Monitoring Deforestation with Open Data and Machine Learning — Part 2

Written by
Luis Di Martino
Published on
March 15, 2024

This article is the continuation of a two-part story. You can find the first section here.

In the previous article, we:

  • Presented how essential forests are as part of the solution for tackling climate change.
  • Introduced open data sources that we can use to monitor deforestation.
  • Explained how we could train a classifier to automatically detect changes in the available data.

This article uses the trained classifier to detect forest variations, analyze the obtained results, and discuss alternatives to improve the implemented solution.

Access to the evaluation data

Here we showcase how we can access last years’ forests information for a region in Pará in Brazil. Still, the approach works the same for any part of the world where data by Norway’s International Climate & Forests Initiative (NICFI) imagery program is provided.

Region of interest in Pará state in Brazil

We can query the available mosaics using Planet’s Python client as follows:

planet mosaics list | jq -r '.mosaics[] | [.name, .first_acquired, .last_acquired] | @tsv'

After selecting a particular mosaic (e.g. planet_medres_normalized_analytic_2020–06_2020–08_mosaic ), we can download the data for the particular region of interest (ROI) by providing its coordinates as shown below:

planet mosaics download planet_medres_normalized_analytic_2020-06_2020-08_mosaic --bbox -53,-4,-52,-3

The resulting product is a set of GeoTIFF image files containing the requested ROI divided by tiles of size 4096 by 4096 pixels.
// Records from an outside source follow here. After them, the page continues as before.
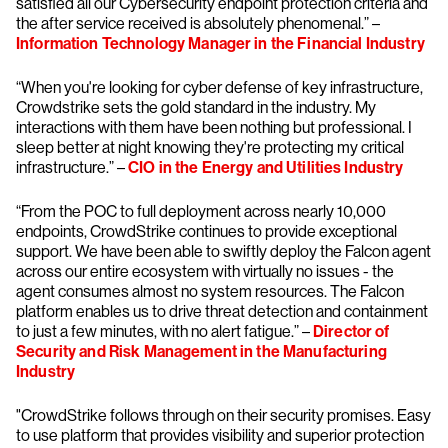
satisfied all our Cybersecurity endpoint protection criteria and
the after service received is absolutely phenomenal.” –
Information Technology Manager in the Financial Industry
“When you're looking for cyber defense of key infrastructure,
Crowdstrike sets the gold standard in the industry. My
interactions with them have been nothing but professional. I
sleep better at night knowing they're protecting my critical
infrastructure.” –
CIO in the Energy and Utilities Industry
“From the POC to full deployment across nearly 10,000
endpoints, CrowdStrike continues to provide exceptional
support. We have been able to swiftly deploy the Falcon agent
across our entire ecosystem with virtually no issues - the
agent consumes almost no system resources. The Falcon
platform enables us to drive threat detection and containment
to just a few minutes, with no alert fatigue.” –
Director of
Security and Risk Management in the Manufacturing
Industry
"CrowdStrike follows through on their security promises. Easy
to use platform that provides visibility and superior protection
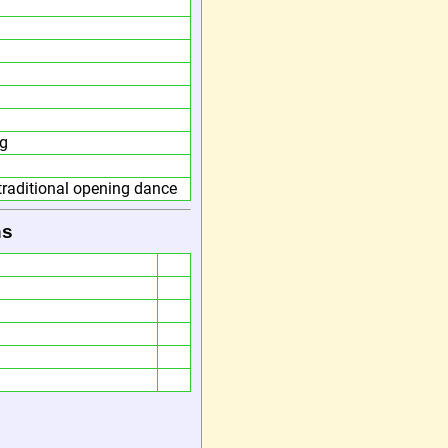
g
traditional opening dance
ns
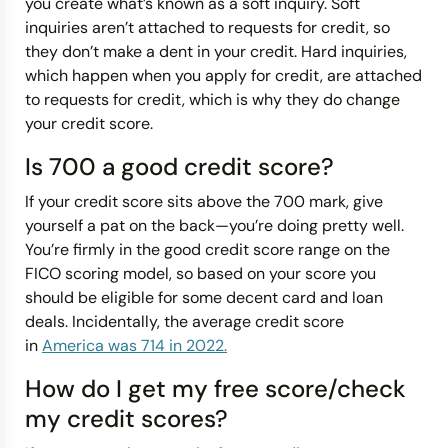
you create what’s known as a soft inquiry. Soft
inquiries aren’t attached to requests for credit, so
they don’t make a dent in your credit. Hard inquiries,
which happen when you apply for credit, are attached
to requests for credit, which is why they do change
your credit score.
Is 700 a good credit score?
If your credit score sits above the 700 mark, give
yourself a pat on the back—you’re doing pretty well.
You’re firmly in the good credit score range on the
FICO scoring model, so based on your score you
should be eligible for some decent card and loan
deals. Incidentally, the average credit score
in
America was 714 in 2022.
How do I get my free score/check
my credit scores?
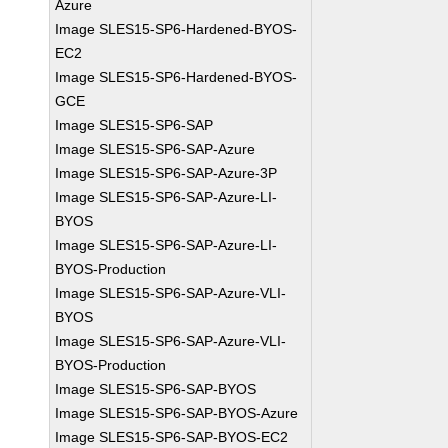
Azure
Image SLES15-SP6-Hardened-BYOS-
EC2
Image SLES15-SP6-Hardened-BYOS-
GCE
Image SLES15-SP6-SAP
Image SLES15-SP6-SAP-Azure
Image SLES15-SP6-SAP-Azure-3P
Image SLES15-SP6-SAP-Azure-LI-
BYOS
Image SLES15-SP6-SAP-Azure-LI-
BYOS-Production
Image SLES15-SP6-SAP-Azure-VLI-
BYOS
Image SLES15-SP6-SAP-Azure-VLI-
BYOS-Production
Image SLES15-SP6-SAP-BYOS
Image SLES15-SP6-SAP-BYOS-Azure
Image SLES15-SP6-SAP-BYOS-EC2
Considering the ground-sampling-distance of 4.77m , each tile covers a 380 square-kilometer area.


We now need to classify the downloaded data. The Resnet50 neural network that we trained previously takes as input 224 by 224 pixels images containing the three visible bands as channels. To comply with the expected format, we:

  • Drop from the input data the near-infrared channel. Later on, we discuss how we can use the NIR band information as part of future work.
  • Divide the area covered in each GeoTIFF file by tiles of the expected size.

Luckily, the open-source library telluric developed by Satellogic provides this tiling functionality out-of-the-box. The library also provides easy management of geographical polygons and their saving and loading using geojson files. This feature allows us to handle the classification results efficiently. For each tile that goes through the classifier, we generate a corresponding shape having the tile’s footprint and labels outputted by the classifier as properties. We collect all the shapes and save them in a geojson file that we can easily open in a geographic information system (e.g., QGIS) and inspect, as shown below.
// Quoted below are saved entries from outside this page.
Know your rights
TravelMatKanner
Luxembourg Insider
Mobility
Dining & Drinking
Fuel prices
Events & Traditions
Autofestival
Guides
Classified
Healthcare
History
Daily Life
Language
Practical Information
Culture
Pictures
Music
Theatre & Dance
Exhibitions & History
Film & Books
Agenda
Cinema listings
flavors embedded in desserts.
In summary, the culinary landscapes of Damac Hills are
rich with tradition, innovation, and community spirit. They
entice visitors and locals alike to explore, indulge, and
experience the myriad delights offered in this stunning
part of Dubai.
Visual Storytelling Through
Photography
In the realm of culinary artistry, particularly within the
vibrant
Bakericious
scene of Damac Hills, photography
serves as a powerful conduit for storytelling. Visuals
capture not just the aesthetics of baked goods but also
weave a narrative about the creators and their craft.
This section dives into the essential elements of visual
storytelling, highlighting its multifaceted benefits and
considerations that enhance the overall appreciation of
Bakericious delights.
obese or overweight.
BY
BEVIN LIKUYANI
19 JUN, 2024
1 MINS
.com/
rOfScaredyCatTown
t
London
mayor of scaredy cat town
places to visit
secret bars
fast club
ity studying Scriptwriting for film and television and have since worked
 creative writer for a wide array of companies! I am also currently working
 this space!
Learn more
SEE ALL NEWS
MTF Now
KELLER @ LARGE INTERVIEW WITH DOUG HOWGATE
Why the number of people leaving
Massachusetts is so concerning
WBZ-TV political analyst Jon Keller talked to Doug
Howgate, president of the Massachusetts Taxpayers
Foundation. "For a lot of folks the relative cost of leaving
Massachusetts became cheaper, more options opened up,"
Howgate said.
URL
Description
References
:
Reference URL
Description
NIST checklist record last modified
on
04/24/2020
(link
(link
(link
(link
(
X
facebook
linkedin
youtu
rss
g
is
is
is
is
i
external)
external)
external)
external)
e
You can find the code implementing the loading of rasters, the division by tiles, their classification, and the generation of the output geojsons here.
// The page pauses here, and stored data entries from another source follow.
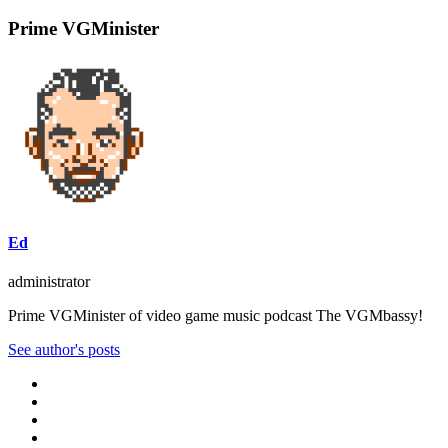
Prime VGMinister
Ed
administrator
Prime VGMinister of video game music podcast The VGMbassy!
See author's posts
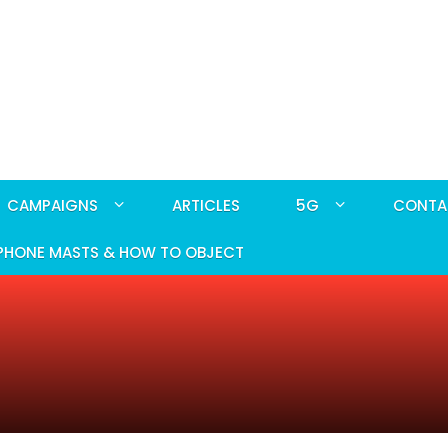
CAMPAIGNS
ARTICLES
5G
CONTA
PHONE MASTS & HOW TO OBJECT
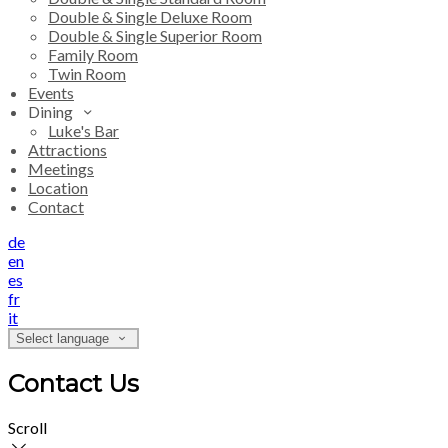
Double & Single Deluxe Room
Double & Single Superior Room
Family Room
Twin Room
Events
Dining
Luke's Bar
Attractions
Meetings
Location
Contact
de
en
es
fr
it
Select language
Contact Us
Scroll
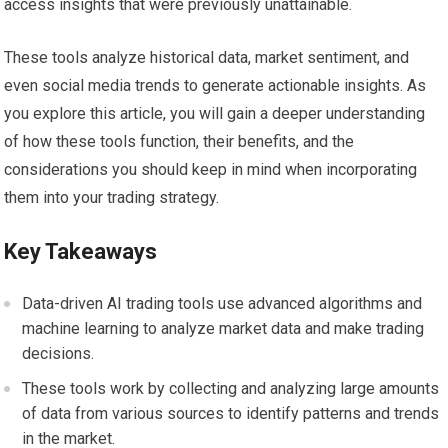
access insights that were previously unattainable.
These tools analyze historical data, market sentiment, and
even social media trends to generate actionable insights. As
you explore this article, you will gain a deeper understanding
of how these tools function, their benefits, and the
considerations you should keep in mind when incorporating
them into your trading strategy.
Key Takeaways
Data-driven AI trading tools use advanced algorithms and
machine learning to analyze market data and make trading
decisions.
These tools work by collecting and analyzing large amounts
of data from various sources to identify patterns and trends
in the market.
Image captured in 2020, its tile division, and classification results in a particular tile.

Let’s do a quick recap: we now have images of the region of interest taken at different years, and we have their corresponding land coverage classification. The only missing part for having an automatic deforestation monitor is developing criteria to tag zones that were deforested between two points in time.

The classifier identifies each tile using up to seventeen categories. Some can be assigned concurrently (e.g., primary and clear), while others are opposites (e.g., clear and cloudy). We can easily detect deforested tiles by evaluating some particular labels:

  • primary: is shorthand for “primary rainforest”, or what is known colloquially as virgin forest. Generally speaking, we use the “primary” label for any area that exhibits dense tree cover.
  • agriculture: one of the main drivers of deforestation in the Amazon is agriculture. Large plots of land are cleared from trees to make plantations or breed animals on a ranch. The classifier labels portions of land with such usages with this tag.
  • habitation and road: a second reason behind deforestation is expanding human-populated areas and the infrastructure this augmentation demands. We use these two categories for labeling human-made structures. habitation is employed to tag homes or buildings, including anything from dense urban areas to rural villages. road is used to label portions of land having paths, roads, or highways.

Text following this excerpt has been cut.